More specifically, we revisit the connection between stochastic planning and probabilistic inference. We propose for the first time to use an efficient heuristic algorithm which was designed originally for solving planning problems to tackle a central inference task for probabilistic graphical models, namely the marginal maximum a posteriori probability (MMAP) task.
Probabilistic graphical models such as Bayesian networks or Markov networks provide a very powerful framework for reasoning about conditional dependency structures over many variables. For such models, the MMAP inference query is a particularly difficult yet important task, corresponding to finding the most probable configuration (or maximizing the probability) over a subset of variables, called MAP variables, after marginalizing (or summing over) the remainder of the model.
MMAP inference arises in many situations, especially in diagnosis and planning tasks, in which the most natural specification of the model contains many variables whose values we do not care about predicting, but which create interdependence among the variables of interest. For example, in a model-based diagnosis task, given observations, we seek to optimize over a subset of diagnosis variables representing potentially failing components in a system.
For illustration, consider the Bayesian network shown in Figure 1, which depicts a simple diagnosis problem for a computing system. The model captures direct causal dependencies between six random variables used to describe this problem. Specifically, a System Crash may be caused by a Hardware Failure, an OS Failure, or the presence of Malware in the system. Similarly, a Power Failure could be common cause for Hardware and OS Failure, and Stormy Weather may cause the Power Failure. A possible MMAP query would be to compute the most likely configuration of Hardware and OS Failures, given that we observe Stormy Weather, regardless of the state of the other variables (Malware, System Crash, or Power Failure).
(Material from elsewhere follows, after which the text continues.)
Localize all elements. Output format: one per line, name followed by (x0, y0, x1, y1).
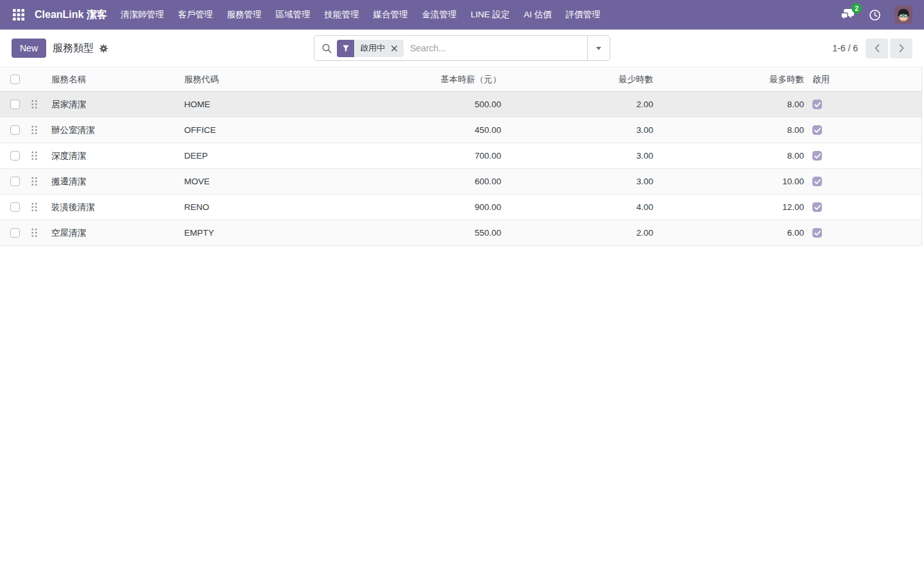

Stochastic planning frameworks such as Markov decision processes are widely used to model and solve planning tasks under conditions of uncertainty. Finite horizon planning can be captured using a dynamic Bayesian network (DBN) where state and action variables at each time step are represented explicitly and the conditional probability distributions of variables are given by the transition probabilities. In off-line planning, the task is to compute a policy that optimizes the long-term reward. In contrast, in on-line planning we are given a fixed limited time t per step and cannot compute a policy in advance. Instead, given the current state, the algorithm must decide on the next action within time t. Then the action is performed, a transition and reward are observed and the algorithm is presented with the next state. This process repeats and the long-term performance of the algorithm is evaluated.
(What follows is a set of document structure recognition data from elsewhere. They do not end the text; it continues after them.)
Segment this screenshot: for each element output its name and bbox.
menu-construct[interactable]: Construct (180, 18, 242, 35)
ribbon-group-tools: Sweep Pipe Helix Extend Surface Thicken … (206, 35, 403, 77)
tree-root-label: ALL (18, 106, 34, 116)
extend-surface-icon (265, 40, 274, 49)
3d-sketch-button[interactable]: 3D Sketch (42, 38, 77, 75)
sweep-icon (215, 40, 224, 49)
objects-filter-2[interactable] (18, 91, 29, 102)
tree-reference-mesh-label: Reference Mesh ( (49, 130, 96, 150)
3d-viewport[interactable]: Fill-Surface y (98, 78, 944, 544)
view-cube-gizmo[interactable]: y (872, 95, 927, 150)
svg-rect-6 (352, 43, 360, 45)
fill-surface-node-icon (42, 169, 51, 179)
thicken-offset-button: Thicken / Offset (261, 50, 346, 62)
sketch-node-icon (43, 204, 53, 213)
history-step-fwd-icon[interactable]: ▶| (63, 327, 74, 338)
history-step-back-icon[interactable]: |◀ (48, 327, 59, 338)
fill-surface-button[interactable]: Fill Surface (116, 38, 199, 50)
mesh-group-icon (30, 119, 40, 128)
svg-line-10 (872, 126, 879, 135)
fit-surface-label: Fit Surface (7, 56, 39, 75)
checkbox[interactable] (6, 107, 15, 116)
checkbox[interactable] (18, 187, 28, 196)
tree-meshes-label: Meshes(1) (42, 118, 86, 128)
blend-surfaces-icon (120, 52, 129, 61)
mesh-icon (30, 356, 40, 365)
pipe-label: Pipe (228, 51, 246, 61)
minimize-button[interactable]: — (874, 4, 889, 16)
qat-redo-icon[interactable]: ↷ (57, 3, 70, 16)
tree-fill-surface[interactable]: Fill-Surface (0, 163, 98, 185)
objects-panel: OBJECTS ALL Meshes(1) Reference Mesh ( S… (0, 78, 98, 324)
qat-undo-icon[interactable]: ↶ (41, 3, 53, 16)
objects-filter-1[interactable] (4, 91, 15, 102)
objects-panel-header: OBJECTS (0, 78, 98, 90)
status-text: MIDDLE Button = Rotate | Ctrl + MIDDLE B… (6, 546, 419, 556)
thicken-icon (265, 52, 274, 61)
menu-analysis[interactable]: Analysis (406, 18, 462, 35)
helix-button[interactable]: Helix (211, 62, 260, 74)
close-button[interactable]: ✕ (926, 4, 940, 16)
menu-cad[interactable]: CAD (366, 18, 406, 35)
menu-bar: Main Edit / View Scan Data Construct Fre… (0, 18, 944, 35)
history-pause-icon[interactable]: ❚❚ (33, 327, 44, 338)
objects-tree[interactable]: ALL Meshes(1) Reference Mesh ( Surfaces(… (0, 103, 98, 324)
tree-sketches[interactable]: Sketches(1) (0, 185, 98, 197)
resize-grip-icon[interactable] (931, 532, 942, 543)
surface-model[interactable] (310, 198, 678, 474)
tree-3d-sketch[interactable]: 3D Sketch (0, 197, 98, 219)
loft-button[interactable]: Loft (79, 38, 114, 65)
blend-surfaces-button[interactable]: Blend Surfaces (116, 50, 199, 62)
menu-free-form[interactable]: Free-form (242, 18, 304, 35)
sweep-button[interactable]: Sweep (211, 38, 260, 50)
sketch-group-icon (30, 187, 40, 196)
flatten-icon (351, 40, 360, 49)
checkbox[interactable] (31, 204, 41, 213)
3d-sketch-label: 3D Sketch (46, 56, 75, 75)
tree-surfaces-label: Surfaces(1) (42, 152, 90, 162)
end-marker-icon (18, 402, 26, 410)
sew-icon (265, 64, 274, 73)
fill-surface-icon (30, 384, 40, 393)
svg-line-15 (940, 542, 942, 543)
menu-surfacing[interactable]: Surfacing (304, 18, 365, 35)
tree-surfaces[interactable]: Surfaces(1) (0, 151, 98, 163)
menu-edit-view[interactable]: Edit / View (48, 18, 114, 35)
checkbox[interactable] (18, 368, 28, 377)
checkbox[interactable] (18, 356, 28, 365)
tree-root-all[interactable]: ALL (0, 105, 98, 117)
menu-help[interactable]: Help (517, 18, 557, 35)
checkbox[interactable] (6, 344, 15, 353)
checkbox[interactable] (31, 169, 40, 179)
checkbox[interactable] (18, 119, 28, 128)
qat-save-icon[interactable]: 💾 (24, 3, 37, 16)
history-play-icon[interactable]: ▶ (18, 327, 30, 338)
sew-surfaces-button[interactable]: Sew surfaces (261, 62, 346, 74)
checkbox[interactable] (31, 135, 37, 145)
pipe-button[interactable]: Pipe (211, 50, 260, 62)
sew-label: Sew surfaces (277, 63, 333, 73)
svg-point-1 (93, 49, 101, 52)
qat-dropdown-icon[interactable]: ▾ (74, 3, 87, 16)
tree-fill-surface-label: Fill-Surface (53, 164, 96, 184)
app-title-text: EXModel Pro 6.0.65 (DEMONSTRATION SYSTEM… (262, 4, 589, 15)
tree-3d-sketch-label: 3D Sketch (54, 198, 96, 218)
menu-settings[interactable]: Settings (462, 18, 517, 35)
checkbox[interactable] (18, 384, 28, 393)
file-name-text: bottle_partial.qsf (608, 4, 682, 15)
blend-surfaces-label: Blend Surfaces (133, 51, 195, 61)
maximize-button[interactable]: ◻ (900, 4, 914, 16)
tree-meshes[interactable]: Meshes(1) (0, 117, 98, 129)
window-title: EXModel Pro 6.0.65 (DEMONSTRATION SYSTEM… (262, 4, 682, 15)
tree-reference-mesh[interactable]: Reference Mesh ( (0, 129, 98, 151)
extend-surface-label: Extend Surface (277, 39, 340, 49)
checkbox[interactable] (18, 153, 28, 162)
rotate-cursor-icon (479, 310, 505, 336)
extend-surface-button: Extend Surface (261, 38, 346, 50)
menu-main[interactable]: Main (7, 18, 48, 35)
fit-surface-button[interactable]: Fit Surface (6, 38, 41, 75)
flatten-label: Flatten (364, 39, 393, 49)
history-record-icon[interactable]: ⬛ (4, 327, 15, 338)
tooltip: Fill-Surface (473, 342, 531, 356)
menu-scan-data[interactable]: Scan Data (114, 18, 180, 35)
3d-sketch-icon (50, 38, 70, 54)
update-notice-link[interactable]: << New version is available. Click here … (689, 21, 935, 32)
For illustration, consider Figure 2, which shows the DBN corresponding to a hypothetical planning problem, where the orange nodes represent the action variables, the blue nodes denote the state variables, and the green node denotes the cumulative reward that must be maximized. Therefore, computing the optimal policy of the planning problem is equivalent to solving a MMAP query over the DBN, where we maximize over the action variables and marginalize out the state variables.
Our experimental evaluation of difficult MMAP problem instances shows conclusively that the AGS scheme improves over the anytime performance of state-of-the-art algorithms on MMAP problems with hard summation sub-problems, sometimes by up to one order of magnitude. We believe that these connections between planning and inference can be further explored to yield improvements in both fields.